Stockholm police destroyed a bag containing explosives that was found in a park in the Swedish capital late on Sunday night and are investigating further, they said on Monday.

The incident took place less than three weeks before a Sept. 11 general election in which crime is set to be a major issue among voters.

"Currently, there is no suspicion that this is a terror-related crime," daily Dagens Nyheter quoted Erik Akerlund, chief of police for the city's Norrmalm district, as saying.

A preliminary investigation has been opened and no one has so far been taken into custody. The police gave no details about who might have left the explosives or a possible target.

The park in central Stockholm where the explosives were found had been among venues for the city's annual Cultural Festival, which ran from Aug. 17 to Aug. 21, and had hosted concerts, family activities and events such as sumo wrestling.

The area was cordoned off and the bag disarmed by the bomb squad.

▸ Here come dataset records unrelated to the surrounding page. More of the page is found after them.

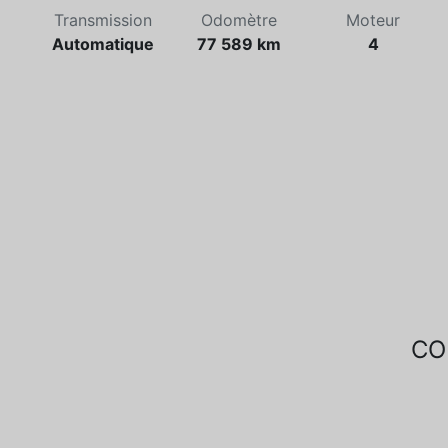
Transmission
Odomètre
Moteur
Automatique
77 589 km
4
CO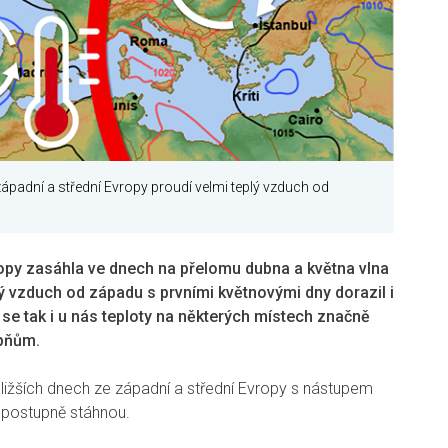
 západní a střední Evropy proudí velmi teplý vzduch od
ropy zasáhla ve dnech na přelomu dubna a května vlna
ý vzduch od západu s prvními květnovými dny dorazil i
se tak i u nás teploty na některých místech značně
upňům.
bližších dnech ze západní a střední Evropy s nástupem
 postupně stáhnou.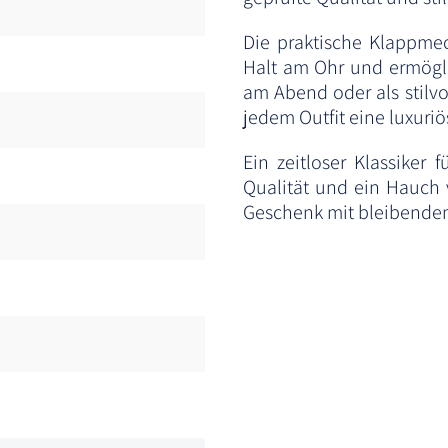
Die praktische Klappmec
Halt am Ohr und ermögli
am Abend oder als stilvo
jedem Outfit eine luxuriö
Ein zeitloser Klassiker
Qualität und ein Hauch 
Geschenk mit bleibende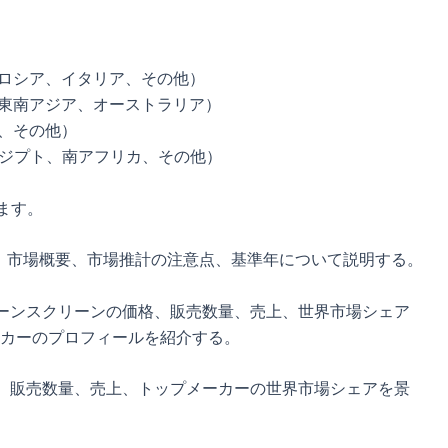
、ロシア、イタリア、その他）
、東南アジア、オーストラリア）
ア、その他）
エジプト、南アフリカ、その他）
ます。
、市場概要、市場推計の注意点、基準年について説明する。
リケーンスクリーンの価格、販売数量、売上、世界市場シェア
カーのプロフィールを紹介する。
、販売数量、売上、トップメーカーの世界市場シェアを景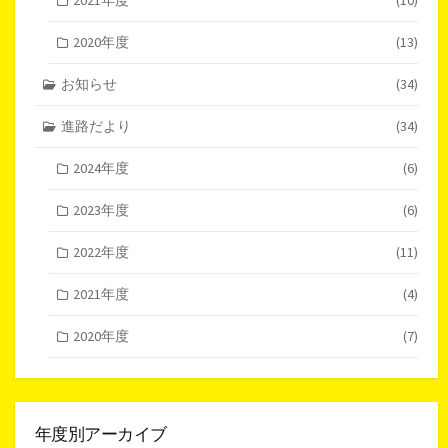
2020年度
(13)
お知らせ
(34)
進路だより
(34)
2024年度
(6)
2023年度
(6)
2022年度
(11)
2021年度
(4)
2020年度
(7)
年度別アーカイブ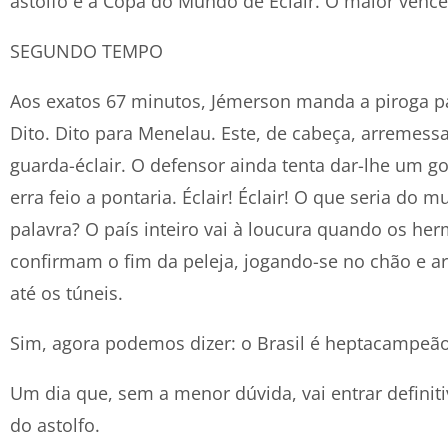
astolfo é a Copa do Mundo de Éclair. O maior venced
SEGUNDO TEMPO
Aos exatos 67 minutos, Jémerson manda a piroga p
Dito. Dito para Menelau. Este, de cabeça, arremessa
guarda-éclair. O defensor ainda tenta dar-lhe um g
erra feio a pontaria. Éclair! Éclair! O que seria d
palavra? O país inteiro vai à loucura quando os he
confirmam o fim da peleja, jogando-se no chão e a
até os túneis.
Sim, agora podemos dizer: o Brasil é heptacampeã
Um dia que, sem a menor dúvida, vai entrar definit
do astolfo.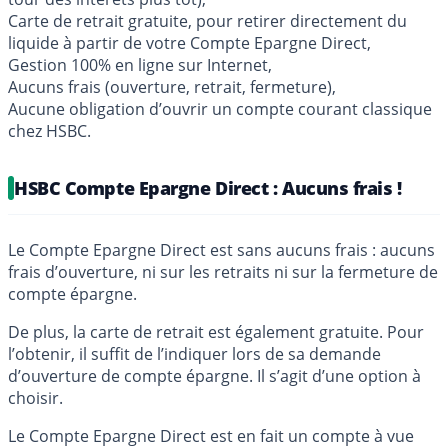
Carte de retrait gratuite, pour retirer directement du
liquide à partir de votre Compte Epargne Direct,
Gestion 100% en ligne sur Internet,
Aucuns frais (ouverture, retrait, fermeture),
Aucune obligation d’ouvrir un compte courant classique
chez HSBC.
HSBC Compte Epargne Direct : Aucuns frais !
Le Compte Epargne Direct est sans aucuns frais : aucuns
frais d’ouverture, ni sur les retraits ni sur la fermeture de
compte épargne.
De plus, la carte de retrait est également gratuite. Pour
l’obtenir, il suffit de l’indiquer lors de sa demande
d’ouverture de compte épargne. Il s’agit d’une option à
choisir.
Le Compte Epargne Direct est en fait un compte à vue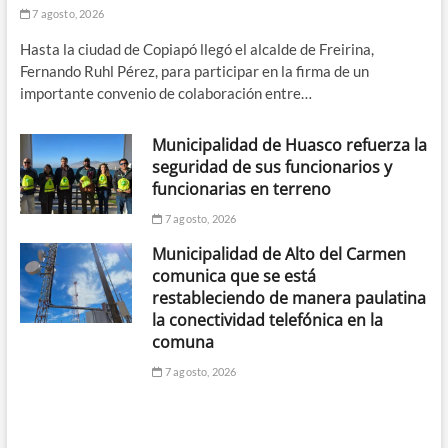
7 agosto, 2026
Hasta la ciudad de Copiapó llegó el alcalde de Freirina,
Fernando Ruhl Pérez, para participar en la firma de un
importante convenio de colaboración entre…
Municipalidad de Huasco refuerza la
seguridad de sus funcionarios y
funcionarias en terreno
7 agosto, 2026
Municipalidad de Alto del Carmen
comunica que se está
restableciendo de manera paulatina
la conectividad telefónica en la
comuna
7 agosto, 2026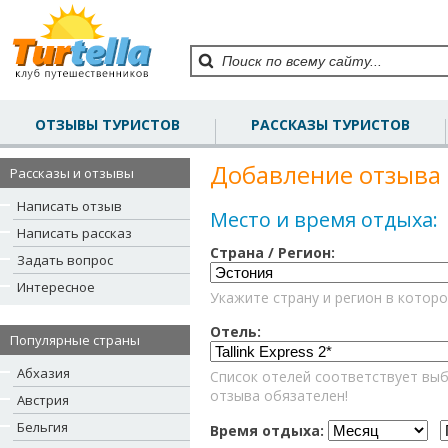
ОТЗЫВЫ ТУРИСТОВ
РАССКАЗЫ ТУРИСТОВ
Добавление отзыва 
Рассказы и отзывы
Написать отзыв
Место и время отдыха:
Написать рассказ
Страна / Регион:
Задать вопрос
Интересное
Укажите страну и регион в которо
Отель:
Популярные страны
Абхазия
Список отелей соответствует выб
отзыва обязателен!
Австрия
Бельгия
Время отдыха: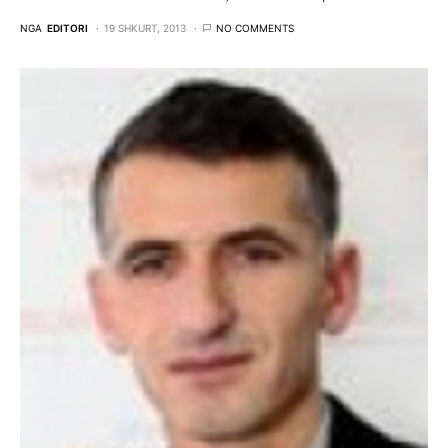
NGA
EDITORI
19 SHKURT, 2013
NO COMMENTS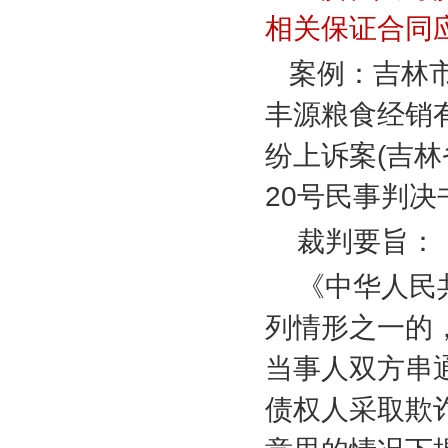
相关保证合同
案例：吉林
丰源粮食经销
纷上诉案
(
吉林
20
号民事判决
裁判要旨：
《中华人民
列情形之一的
当事人双方串
债权人采取欺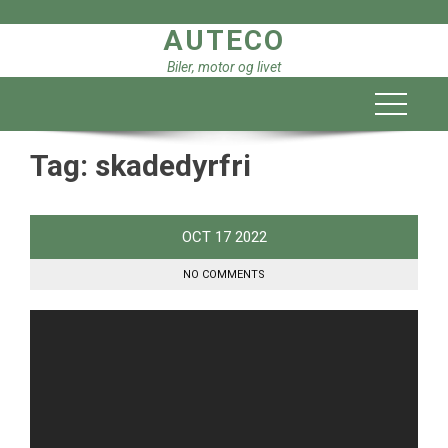
Skip
AUTECO
to
content
Biler, motor og livet
Tag:
skadedyrfri
OCT
17
2022
NO COMMENTS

Authorities carried out a forensic examination in the early hours of Monday morning, the police said.

"Now all the components will be examined," Akerlund said in a statement.

"It is only after a full examination at the national forensic centre that we will be able to say whether the dangerous object was functional."

Sweden's terrorist threat level has been at three on a scale of five - or "elevated" - since 2010 and security police said there had been no change as a result of the incident.

The country has not been at war for more than 200 years, but members of the armed forces have taken part in United Nations peacekeeping activities in Mali, Afghanistan, Iraq, Kosovo and other countries.

In 2017, an Uzbek asylum seeker killed five people when he drove a stolen truck into shoppers on a pedestrian street just a few hundred yards from Kungstradgarden. He said during his trial that he wanted to punish Sweden for its part in the global fight against the militant Islamic State group.

Police and security forces have foiled a number of other planned attacks.

In recent years, however, voters' attention has been focused on a surge in gang violence that has pushed Sweden to near the top of the table of shooting-related deaths in Europe relative to the size of its population.

Many polls put gang crime as the No.1 issue among voters ahead of the upcoming vote.